In fact, until recently, the application of anaerobic technology for sulfate-rich wastewater treatment was considered undesirable due to the hydrogen sulfide (H2S) production. H2S is responsible for several problems, for instance toxicity, corrosion, malodor, decrease in effluent and biogas quality, and lower methane production (Hulshoff Pol et al. 1998). Currently, on account of the increasing knowledge about the biochemistry and microbiology of anaerobic processes via the sulfidogenic pathway, this technology is now a viable option for treating organic wastewater containing sulfate. However, adequate strategies must be applied to integrate the sulfate reduction and methanogenic processes (Lens et al. 2002).

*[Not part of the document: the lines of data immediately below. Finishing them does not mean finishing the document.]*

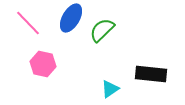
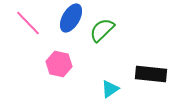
pink hexagon: moved 16 px right
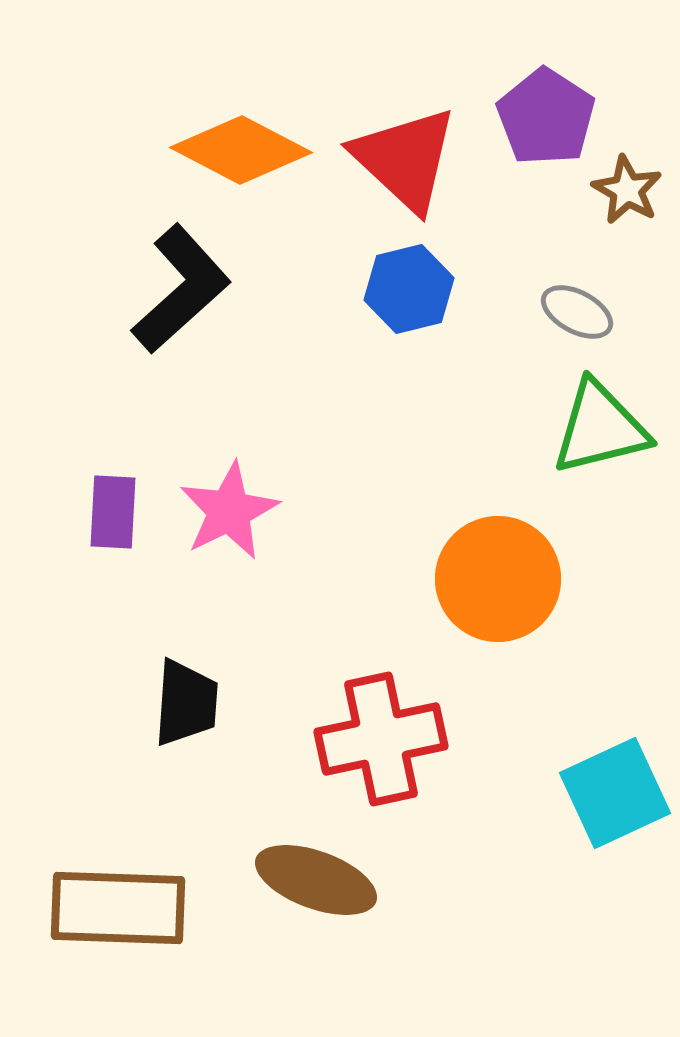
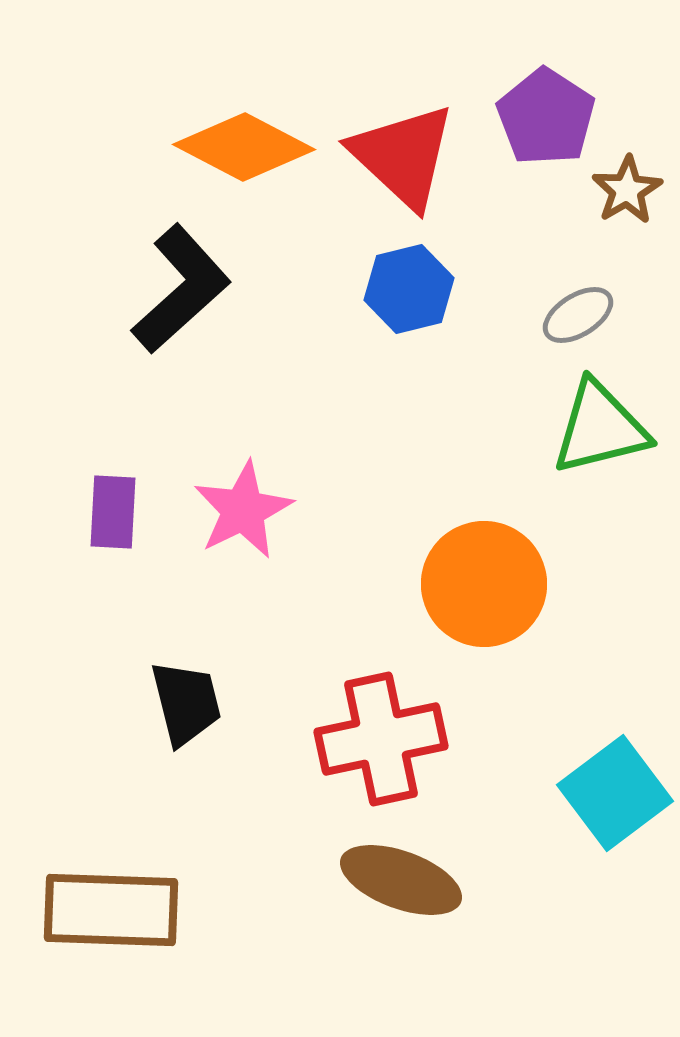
orange diamond: moved 3 px right, 3 px up
red triangle: moved 2 px left, 3 px up
brown star: rotated 12 degrees clockwise
gray ellipse: moved 1 px right, 3 px down; rotated 60 degrees counterclockwise
pink star: moved 14 px right, 1 px up
orange circle: moved 14 px left, 5 px down
black trapezoid: rotated 18 degrees counterclockwise
cyan square: rotated 12 degrees counterclockwise
brown ellipse: moved 85 px right
brown rectangle: moved 7 px left, 2 px down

The chemical oxygen demand (COD) to sulfate ratio is often reported as directly affecting the main route of organic matter degradation in the presence of sulfate (McCartney & Oleszkiewicz 1993). It is known that COD/sulfate ratio of 0.67 is the theoretical limit to achieve the complete removal of all organic matter by the sulfate-reduction process. For lower COD/sulfate ratios, more organic substrate is needed to achieve complete sulfate removal. In systems with COD/sulfate ratios higher than 0.67, the removal of all organic matter will only be achieved by associating the sulfidogenic with the methanogenic process (Lens et al. 1998).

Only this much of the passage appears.